— What the task requires —
Please give the entries below again exactly, omitting every picture.

====

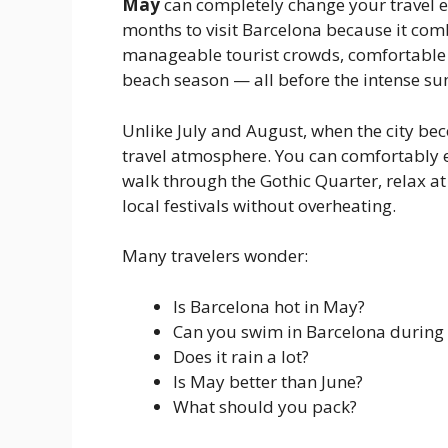
May
can completely change your travel ex
months to visit Barcelona because it co
manageable tourist crowds, comfortable 
beach season — all before the intense su
Unlike July and August, when the city b
travel atmosphere. You can comfortably 
walk through the Gothic Quarter, relax at
local festivals without overheating.
Many travelers wonder:
Is Barcelona hot in May?
Can you swim in Barcelona during
Does it rain a lot?
Is May better than June?
What should you pack?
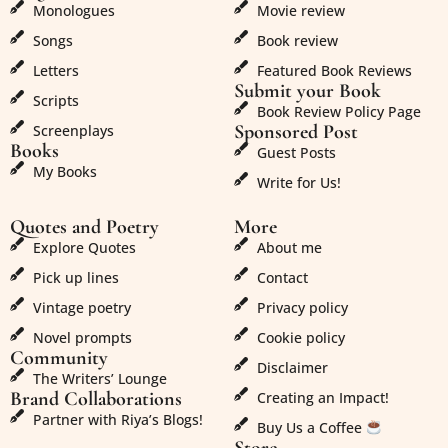
Monologues
Movie review
Songs
Book review
Letters
Featured Book Reviews
Submit your Book
Scripts
Book Review Policy Page
Sponsored Post
Screenplays
Books
Guest Posts
My Books
Write for Us!
Quotes and Poetry
More
Explore Quotes
About me
Pick up lines
Contact
Vintage poetry
Privacy policy
Novel prompts
Cookie policy
Community
Disclaimer
The Writers’ Lounge
Brand Collaborations
Creating an Impact!
Partner with Riya’s Blogs!
Buy Us a Coffee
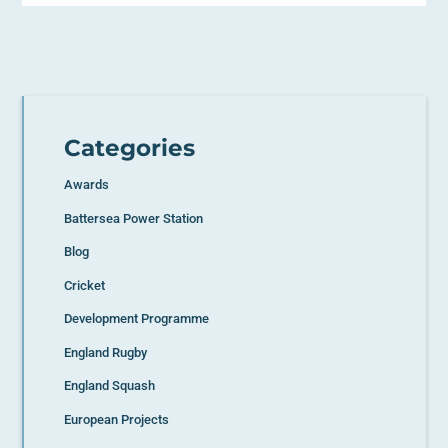
Categories
Awards
Battersea Power Station
Blog
Cricket
Development Programme
England Rugby
England Squash
European Projects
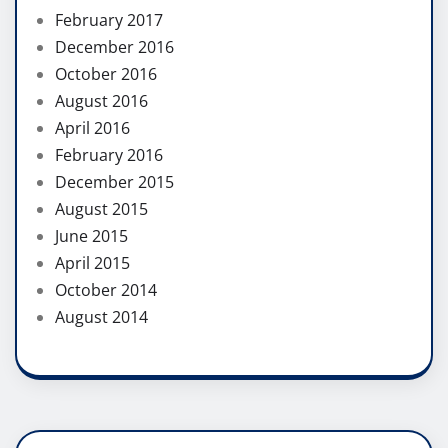
February 2017
December 2016
October 2016
August 2016
April 2016
February 2016
December 2015
August 2015
June 2015
April 2015
October 2014
August 2014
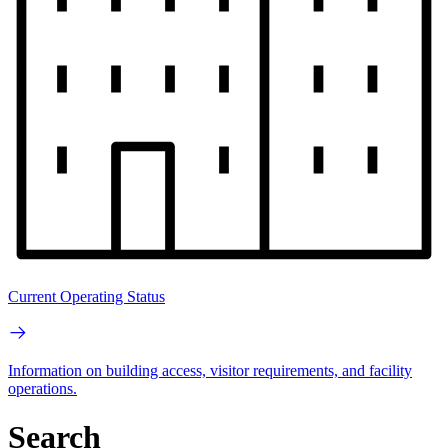
Current Operating Status
Information on building access, visitor requirements, and facility
operations.
Search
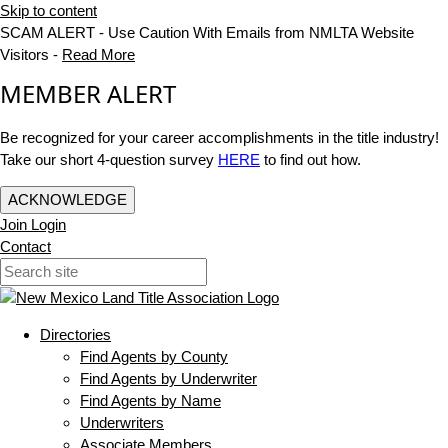
Skip to content
SCAM ALERT - Use Caution With Emails from NMLTA Website
Visitors -
Read More
MEMBER ALERT
Be recognized for your career accomplishments in the title industry!
Take our short 4-question survey
HERE
to find out how.
ACKNOWLEDGE
Join
Login
Contact
Directories
Find Agents by County
Find Agents by Underwriter
Find Agents by Name
Underwriters
Associate Members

====

— Response to the exercise —
May
can completely change your travel ex
months to visit Barcelona because it co
manageable tourist crowds, comfortable 
beach season — all before the intense su
Unlike July and August, when the city b
travel atmosphere. You can comfortably 
walk through the Gothic Quarter, relax at
local festivals without overheating.
Many travelers wonder:
Is Barcelona hot in May?
Can you swim in Barcelona during
Does it rain a lot?
Is May better than June?
What should you pack?
Monologues
Movie review
Songs
Book review
Letters
Featured Book Reviews
Submit your Book
Scripts
Book Review Policy Page
Sponsored Post
Screenplays
Books
Guest Posts
My Books
Write for Us!
Quotes and Poetry
More
Explore Quotes
About me
Pick up lines
Contact
Vintage poetry
Privacy policy
Novel prompts
Cookie policy
Community
Disclaimer
The Writers’ Lounge
Brand Collaborations
Creating an Impact!
Partner with Riya’s Blogs!
Buy Us a Coffee
Categories
Awards
Battersea Power Station
Blog
Cricket
Development Programme
England Rugby
England Squash
European Projects
February 2017
December 2016
October 2016
August 2016
April 2016
February 2016
December 2015
August 2015
June 2015
April 2015
October 2014
August 2014
Current Operating Status
Information on building access, visitor requirements, and facility
operations.
Search
Skip to content
SCAM ALERT - Use Caution With Emails from NMLTA Website
Visitors -
Read More
MEMBER ALERT
Be recognized for your career accomplishments in the title industry!
Take our short 4-question survey
HERE
to find out how.
ACKNOWLEDGE
Join
Login
Contact
Directories
Find Agents by County
Find Agents by Underwriter
Find Agents by Name
Underwriters
Associate Members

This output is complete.